London - HSBC Holdings said it plans to nominate a successor next year for chairperson Douglas Flint, who along with chief executive officer Stuart Gulliver make up the longest- serving duo at the helm of a major European bank.
The search has started, though the exact timing will depend upon “identifying and securing the appropriate candidate,” and Flint will remain as long as necessary to “ensure a smooth transition,” the London-based company said in a notice of its annual general meeting. The next chairperson will "lead the process for selecting the next group CEO in due course."

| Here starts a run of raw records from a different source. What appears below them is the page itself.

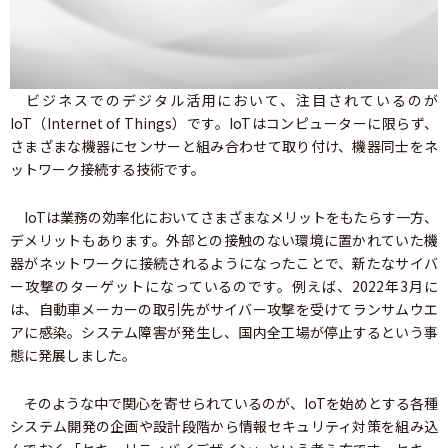
ビジネスでのデジタル活用において、注目されているのが
IoT（Internet of Things）です。IoTはコンピューターに限らず、
さまざまな機器にセンサーと組み合わせて取り付け、機器同士をネ
ットワーク接続する技術です。
IoTは業務の効率化においてさまざまなメリットをもたらす一方、
デメリットもあります。外部との接触のない環境に置かれていた機
器がネットワークに接続されるようになったことで、新たなサイバ
ー攻撃のターゲットになっているのです。例えば、2022年3月に
は、自動車メーカーの取引先がサイバー攻撃を受けてランサムウエ
アに感染。システム障害が発生し、国内全工場が停止するという事
態に発展しました。
そのような中で関心を寄せられているのが、IoTを始めとする各種
システム開発の企画や設計段階から情報セキュリティ対策を組み込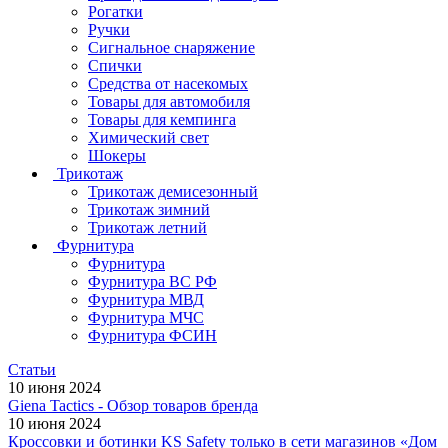
Рогатки
Ручки
Сигнальное снаряжение
Спички
Средства от насекомых
Товары для автомобиля
Товары для кемпинга
Химический свет
Шокеры
Трикотаж
Трикотаж демисезонный
Трикотаж зимний
Трикотаж летний
Фурнитура
Фурнитура
Фурнитура ВС РФ
Фурнитура МВД
Фурнитура МЧС
Фурнитура ФСИН
Статьи
10 июня 2024
Giena Tactics - Обзор товаров бренда
10 июня 2024
Кроссовки и ботинки KS Safety только в сети магазинов «Дом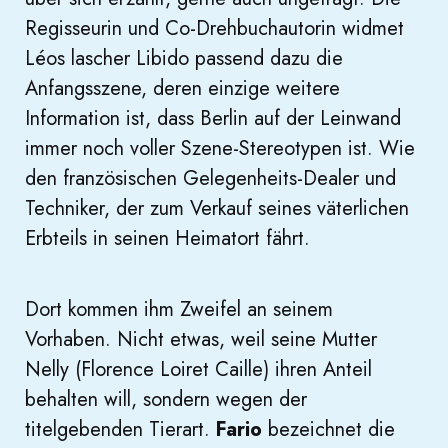
Regisseurin und Co-Drehbuchautorin widmet
Léos lascher Libido passend dazu die
Anfangsszene, deren einzige weitere
Information ist, dass Berlin auf der Leinwand
immer noch voller Szene-Stereotypen ist. Wie
den französischen Gelegenheits-Dealer und
Techniker, der zum Verkauf seines väterlichen
Erbteils in seinen Heimatort fährt.
Dort kommen ihm Zweifel an seinem
Vorhaben. Nicht etwas, weil seine Mutter
Nelly (Florence Loiret Caille) ihren Anteil
behalten will, sondern wegen der
titelgebenden Tierart.
Fario
bezeichnet die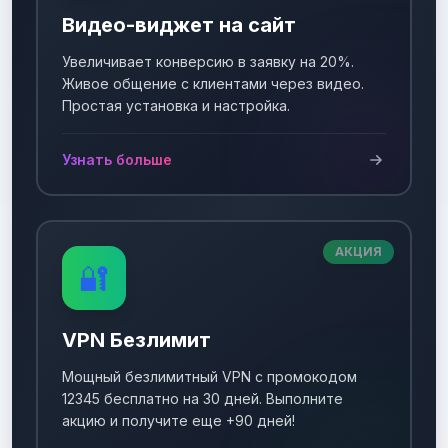
Видео-виджет на сайт
Увеличивает конверсию в заявку на 20%.
Живое общение с клиентами через видео.
Простая установка и настройка.
Узнать больше
АКЦИЯ
🔐
VPN Безлимит
Мощный безлимитный VPN с промокодом
12345 бесплатно на 30 дней. Выполните
акцию и получите еще +90 дней!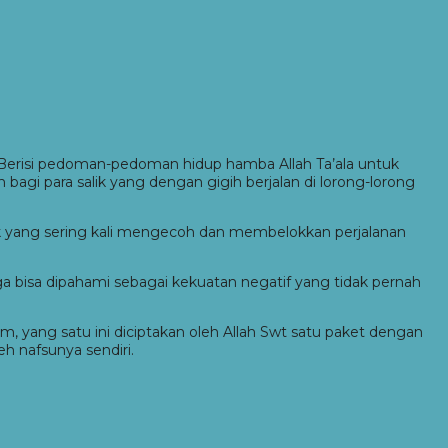
li. Berisi pedoman-pedoman hidup hamba Allah Ta’ala untuk
agi para salik yang dengan gigih berjalan di lorong-lorong
hluk yang sering kali mengecoh dan membelokkan perjalanan
uga bisa dipahami sebagai kekuatan negatif yang tidak pernah
m, yang satu ini diciptakan oleh Allah Swt satu paket dengan
h nafsunya sendiri.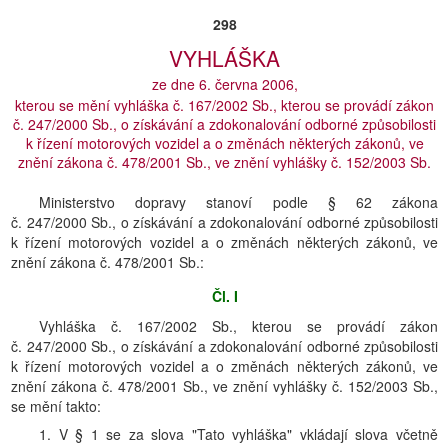
298
VYHLÁŠKA
ze dne 6. června 2006,
kterou se mění vyhláška č. 167/2002 Sb., kterou se provádí zákon
č. 247/2000 Sb., o získávání a zdokonalování odborné způsobilosti
k řízení motorových vozidel a o změnách některých zákonů, ve
znění zákona č. 478/2001 Sb., ve znění vyhlášky č. 152/2003 Sb.
Ministerstvo dopravy stanoví podle § 62 zákona
č. 247/2000 Sb., o získávání a zdokonalování odborné způsobilosti
k řízení motorových vozidel a o změnách některých zákonů, ve
znění zákona č. 478/2001 Sb.:
Čl. I
Vyhláška č. 167/2002 Sb., kterou se provádí zákon
č. 247/2000 Sb., o získávání a zdokonalování odborné způsobilosti
k řízení motorových vozidel a o změnách některých zákonů, ve
znění zákona č. 478/2001 Sb., ve znění vyhlášky č. 152/2003 Sb.,
se mění takto:
1. V § 1 se za slova "Tato vyhláška" vkládají slova včetně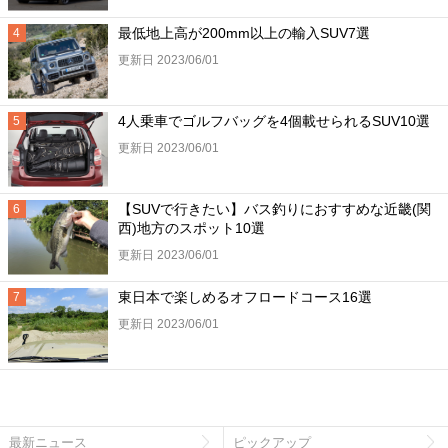
最低地上高が200mm以上の輸入SUV7選
更新日 2023/06/01
4人乗車でゴルフバッグを4個載せられるSUV10選
更新日 2023/06/01
【SUVで行きたい】バス釣りにおすすめな近畿(関
西)地方のスポット10選
更新日 2023/06/01
東日本で楽しめるオフロードコース16選
更新日 2023/06/01
最新ニュース
ピックアップ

HSBC has previously committed to appointing an external candidate from outside the bank, who would assume a non- executive rather than executive role. Scotland-born Flint, 60, joined as finance director of Europe’s largest bank in 1995 before being named executive chairman in 2010. Oxford-educated Gulliver, 57, started at HSBC in 1980 and excelled as a trader, rising through the ranks to become CEO in 2011.
The board’s senior independent director Rachel Lomax is leading the search for Flint’s replacement.
HSBC has been revamping its board after coming under pressure from shareholders unhappy about a slump in shares. The bank added Axa SA CEO Henri de Castries and former leader of Diageo Paul Walsh as independent non-executive directors in November, replacing long-standing members of the board that are stepping down.
Deputy chairperson Simon Robertson, 75, and Rona Fairhead, the 54-year-old chair of the bank’s North American arm, are retiring at the bank’s annual meeting April 22. Safra Catz, co-CEO of software maker Oracle, left at the end of last year.
Since 2011, Gulliver and Flint have announced more than 87 000 job cuts, exited more than 80 businesses and reduced the bank’s sprawling global footprint to 71 countries and territories from 88. Alongside most other European banks, the executives have been struggling to grow profitability faced with record-low interest rates, misconduct fines and rising compliance and regulatory costs.
The shares have fallen 16% this year, following 12% and 8% drops in 2015 and 2014 respectively.
The pair weathered UK lawmakers’ criticism of their leadership last year after fresh details from files leaked in 2008 showed the bank helped drug cartels and arms dealers launder money on their watch, while advising customers on how to evade tax.
HSBC made its first pre-tax quarterly loss under Gulliver and Flint in 2015 as profit from Asia dropped amid a slowdown in Chinese growth, forcing the pair to slow hiring and investment plans in the region.
Flint, a former KPMG accountant, completed the program for management development course at Harvard Business School in 1983 and prior to that attended Glasgow University, according to his biography on HSBC’s website.